Temo volver a Madrid y que me olvide. Esta noche, me dio la mano y me acompañó a casa. A salvo de miradas, apoyados en el portón de su pajar me dio el primer beso, tierno, nervioso y torpe. El segundo se lo di yo aunque sé que no debía. El tercero fue en la intimidad de aquel portón que cedió al empuje de nuestros cuerpos. Entramos. Olvidamos el mundo e inventamos otro, solo nuestro, lleno de sabores, sonidos y tactos que no olvidaré jamás…”

Terminé de leer las confidencias de una mujer atípica, nacida a destiempo y amando a deshora. Ahora sé el motivo que producía en ella esa tristeza contenida y en mí el desasosiego de quien intuye un peligro pasado o futuro Me costaba imaginar a mi abuela adolescente y enamorada porque para mí representa la mano que acariciaba mi pelo cada noche y la voz que extendía el sueño sobre mí.

Preparé la maleta, metí la caja con los cuadernos en el maletero y la urna con sus cenizas en el asiento del copiloto. Cuatro horas de viaje, rumbo a su infancia, me sirvieron para reposar lo leído. Ansiaba terminar la lectura, nunca he sabido esperar. Tengo que aprender su calma. Llegué al pueblo, nevado, silencioso, ¡precioso! Las calles estaban borradas por la nieve o tal vez desgastadas por Julia, de tanto pensarlas.

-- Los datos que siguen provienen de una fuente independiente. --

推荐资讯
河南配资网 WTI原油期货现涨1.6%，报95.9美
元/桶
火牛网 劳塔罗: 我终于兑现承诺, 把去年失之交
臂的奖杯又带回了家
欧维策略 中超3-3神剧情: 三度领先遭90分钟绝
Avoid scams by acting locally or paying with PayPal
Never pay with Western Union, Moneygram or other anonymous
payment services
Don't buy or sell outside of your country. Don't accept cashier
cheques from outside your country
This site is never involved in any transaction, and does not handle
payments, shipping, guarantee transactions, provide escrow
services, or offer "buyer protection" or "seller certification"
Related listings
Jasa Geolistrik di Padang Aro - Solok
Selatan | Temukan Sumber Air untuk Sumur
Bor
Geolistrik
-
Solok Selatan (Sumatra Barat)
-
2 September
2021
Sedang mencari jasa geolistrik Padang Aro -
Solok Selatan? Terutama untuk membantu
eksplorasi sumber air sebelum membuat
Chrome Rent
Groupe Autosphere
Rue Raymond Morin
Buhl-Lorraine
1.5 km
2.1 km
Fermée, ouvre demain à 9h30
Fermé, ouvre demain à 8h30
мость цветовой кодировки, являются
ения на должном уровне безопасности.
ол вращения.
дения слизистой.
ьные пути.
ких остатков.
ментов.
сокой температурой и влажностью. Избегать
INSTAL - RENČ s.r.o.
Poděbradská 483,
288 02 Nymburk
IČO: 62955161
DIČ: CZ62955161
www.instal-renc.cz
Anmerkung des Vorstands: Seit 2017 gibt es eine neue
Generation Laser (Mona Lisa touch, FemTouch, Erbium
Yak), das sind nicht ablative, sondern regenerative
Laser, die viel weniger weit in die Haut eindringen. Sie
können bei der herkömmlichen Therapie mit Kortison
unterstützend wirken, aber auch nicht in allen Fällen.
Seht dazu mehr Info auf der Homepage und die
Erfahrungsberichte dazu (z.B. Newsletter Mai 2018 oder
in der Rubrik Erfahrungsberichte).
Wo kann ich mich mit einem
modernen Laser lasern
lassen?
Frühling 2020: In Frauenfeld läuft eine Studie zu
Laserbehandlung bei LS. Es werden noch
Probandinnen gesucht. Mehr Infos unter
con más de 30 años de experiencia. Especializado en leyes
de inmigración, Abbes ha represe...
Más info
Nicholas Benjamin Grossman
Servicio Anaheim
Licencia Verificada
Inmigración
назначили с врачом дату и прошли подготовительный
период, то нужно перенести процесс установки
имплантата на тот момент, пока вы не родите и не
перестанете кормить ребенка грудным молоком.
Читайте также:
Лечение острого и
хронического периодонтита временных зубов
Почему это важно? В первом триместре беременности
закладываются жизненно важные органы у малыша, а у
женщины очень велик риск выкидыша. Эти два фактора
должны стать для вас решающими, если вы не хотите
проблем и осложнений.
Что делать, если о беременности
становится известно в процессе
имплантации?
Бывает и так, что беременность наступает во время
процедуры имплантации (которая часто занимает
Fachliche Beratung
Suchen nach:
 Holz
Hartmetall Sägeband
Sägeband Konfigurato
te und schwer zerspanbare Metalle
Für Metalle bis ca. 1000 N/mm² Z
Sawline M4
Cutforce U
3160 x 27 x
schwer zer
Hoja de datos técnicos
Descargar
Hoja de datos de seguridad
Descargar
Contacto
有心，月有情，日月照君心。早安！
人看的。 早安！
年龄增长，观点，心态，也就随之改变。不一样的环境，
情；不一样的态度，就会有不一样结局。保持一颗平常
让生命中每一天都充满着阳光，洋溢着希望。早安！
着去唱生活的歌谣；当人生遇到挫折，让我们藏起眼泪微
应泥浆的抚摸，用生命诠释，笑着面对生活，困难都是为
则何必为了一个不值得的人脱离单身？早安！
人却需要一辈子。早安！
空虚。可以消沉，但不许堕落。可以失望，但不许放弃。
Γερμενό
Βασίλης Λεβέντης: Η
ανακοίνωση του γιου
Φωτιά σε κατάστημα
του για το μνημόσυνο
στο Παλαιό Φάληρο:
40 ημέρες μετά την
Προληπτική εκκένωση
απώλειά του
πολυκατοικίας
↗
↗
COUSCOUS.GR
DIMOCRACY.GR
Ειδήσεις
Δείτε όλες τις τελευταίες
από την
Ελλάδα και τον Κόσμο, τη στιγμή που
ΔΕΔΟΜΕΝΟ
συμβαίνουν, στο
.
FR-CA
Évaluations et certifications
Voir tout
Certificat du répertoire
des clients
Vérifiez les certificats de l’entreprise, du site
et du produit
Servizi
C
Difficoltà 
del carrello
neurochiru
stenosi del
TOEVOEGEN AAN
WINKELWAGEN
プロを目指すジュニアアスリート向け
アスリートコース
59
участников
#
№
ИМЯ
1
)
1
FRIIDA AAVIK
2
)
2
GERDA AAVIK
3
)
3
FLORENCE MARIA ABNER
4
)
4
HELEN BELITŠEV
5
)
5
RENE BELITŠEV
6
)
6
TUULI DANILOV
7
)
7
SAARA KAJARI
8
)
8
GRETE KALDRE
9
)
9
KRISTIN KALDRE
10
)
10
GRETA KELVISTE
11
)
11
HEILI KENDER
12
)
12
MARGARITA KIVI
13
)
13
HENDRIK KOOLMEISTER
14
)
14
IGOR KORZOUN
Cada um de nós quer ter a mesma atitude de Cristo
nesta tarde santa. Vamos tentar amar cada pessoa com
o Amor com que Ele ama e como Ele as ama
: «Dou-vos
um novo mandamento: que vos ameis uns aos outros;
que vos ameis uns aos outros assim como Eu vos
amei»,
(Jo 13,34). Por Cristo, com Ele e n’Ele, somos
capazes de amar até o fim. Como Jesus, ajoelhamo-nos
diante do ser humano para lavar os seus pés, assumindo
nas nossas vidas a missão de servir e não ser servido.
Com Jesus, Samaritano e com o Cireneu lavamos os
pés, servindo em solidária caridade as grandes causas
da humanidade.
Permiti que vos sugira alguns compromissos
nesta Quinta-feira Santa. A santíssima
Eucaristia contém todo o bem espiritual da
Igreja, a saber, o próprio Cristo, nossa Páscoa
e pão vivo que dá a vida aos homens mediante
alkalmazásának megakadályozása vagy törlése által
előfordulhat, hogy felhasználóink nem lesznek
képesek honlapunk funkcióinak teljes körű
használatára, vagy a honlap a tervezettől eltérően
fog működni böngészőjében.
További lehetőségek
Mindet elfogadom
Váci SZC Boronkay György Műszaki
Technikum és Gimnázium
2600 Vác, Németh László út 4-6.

Cuando anocheció encendíla chimenea, abrí la caja, saqué el primer cuaderno e inicié la ceremonia. Leí en voz alta el mensaje que Julia dejó para Jaime, allí, en el lugar donde se amaron. A medida que terminaba un cuaderno se lo entregaba al fuego. Y luego otro y otro… hasta llegar al último. Lágrimas de emoción e impotencia bañaban mí cara. Llego al último párrafo:

“Septiembre 1946. Jaime, llevo seis años sin verte. Pensarás que te olvidé. Me exigieron borrarte de mi vida, pero escribo cada día para no perder un solo recuerdo y para mantener la cordura. Jamás amaré a nadie como a ti. Sin embargo, voy a dejar de escribir porque ahora tengo otros cuadernos que atender… nuestro hijo ha empezado la caligrafía”.

En esa línea dejó de escribir, pero no de amar. Eché el último cuaderno al fuego y el humo tatuó el mensaje en las piedras, las vigas, el aire. No dormí. Imaginando la joven embarazada, “la soltera” oculta pero jamás avergonzada. ¿Qué sería de Jaime? Moririá sin saber que era padre. Sin saber que era abuelo. Sin saber qué era. Sin Julia..

Te libero abuela, dejo tu secreto flotando en la cumbre de Peñacorada, donde se perdía tú mirada niña y tal vez donde quedó enganchada para siempre. Grito al viento que eres la montaña majestuosa de mi vida, digna e independiente. Dura por fuera. Volcánica por dentro. Te admiro. Te suelto ya… Sé libre.